Mr President of Ukraine, Presidents, Ambassadors, Chief Rabbis and religious dignitaries, Ladies and Gentlemen.

There is always a moment, in the destiny of a great nation, when the darkest pages of the book of the dead and the living come into the light of knowledge and remorse.

This moment, for Ukraine, is today.

75 years after the massacre, in Babi Yar, of so many Jews in Ukraine, three quarters of a century after the destruction, in this ravine now forever cursed and forever sacred, of 34 000 men, women and children who were just guilty to be born, time has come for contrition, for repentance and for the entrance of the crime into the great memorial of the universal consciousness.

And it is, of course, not insignificant that this moment should come just on the eve of the very special days that the Jews, all over the world, call « the dreadful days »; it cannot be a coïncidence that it occurs just before a jewish celebration (Rosh Hashanah…) that is the celebration of Judgment – when every single nation has to appear before the throne of God.

I don’t ignore, ladies and gentlemen, how difficult, even painful, this duty of appearance and remembrance may be.

I am well aware of the high price it may seem to carry for any national narrative and for its pride.

And I have the honor to speak, today, in the name of a nation – France – that went through the same sort of holy but sorrowful duty of memory.

Because, ultimately, breaking a silence paved over by decades of censorship (and, here, in Ukraine, by totalitarism, Stalinism…) is, essentialy, what President Jacques Chirac did, when he acknowledged the responsibility of the State for the deportation of the French Jews.

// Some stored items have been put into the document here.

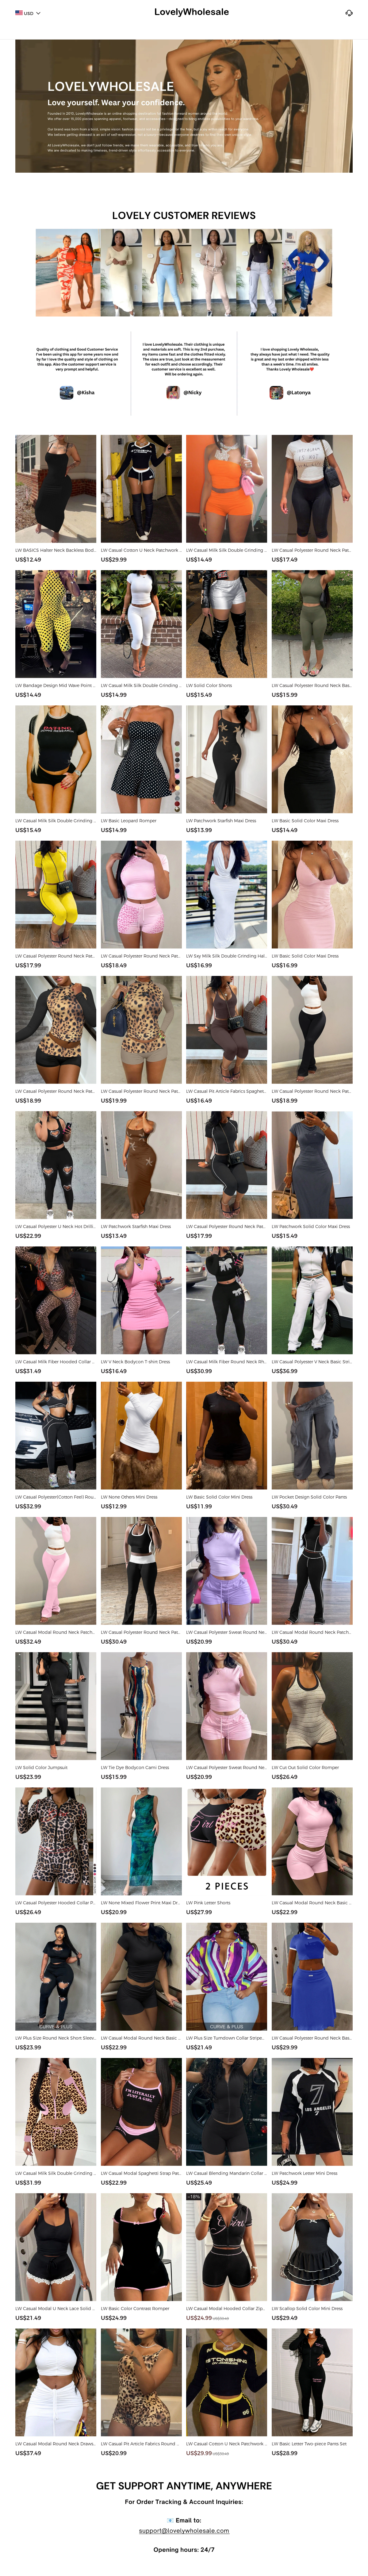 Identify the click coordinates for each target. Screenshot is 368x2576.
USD (27, 14) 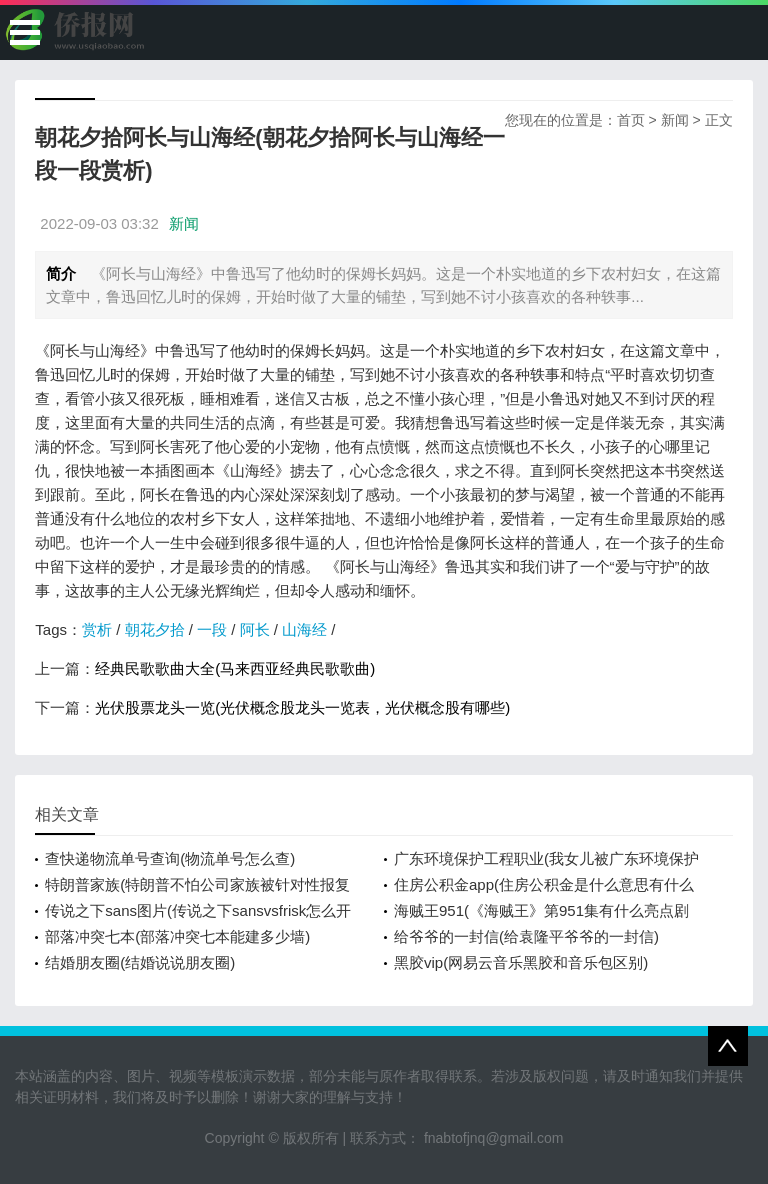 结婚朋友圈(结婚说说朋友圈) (140, 962)
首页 (631, 120)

It is what German chancellor Willy Brandt did when he knelt in the Varsaw ghetto.

It is what Pope Jean Paul the Second proclaimed when he prayed in Auschwitz.

And this is what President Poroshenko is doing, today, when he encourages his nation to remember the genocidal mass murder of the Holodomor, to celebrate the righteous among nations Metropolite Andrei Cheptitsky and to pay tribute to those Ukrainians Jews who where killed and buried without a grave, without a trace and without being properly counted.

But we all know that this moment of reckoning is also the path of justice and of truth.

We know that nothing solid has ever been built by a country that did not come to terms with his own shadows and ghosts.

And we are well aware that the decent and righteous recording of history has been the true ground on which the new Europe was built.

Know, Mr President, Rabbis and dignitaries, Embassadors, that all the deeds done here today, know that every word spoken, every name whispered, are like a veil of mourning, forgiveness and redemption laid over an earth stained by the blood of innocents.

But be sure, too, that the very fact that this ceremony takes place, the very communion, on this afflicted ground, of so many Ukrainians from so many different faiths (Jews, Christians, Muslims, non believers), the very encounter of the highest authorities of the new Ukraine and of the states (Israel, Germany) who, with Ukraine and, from now on, with the rest of the world, share the heritage of the dead of Babi Yar, be sure that all of this, for this country, is a new step out of the age of totalitarism and of darkness – and a new step toward Europe.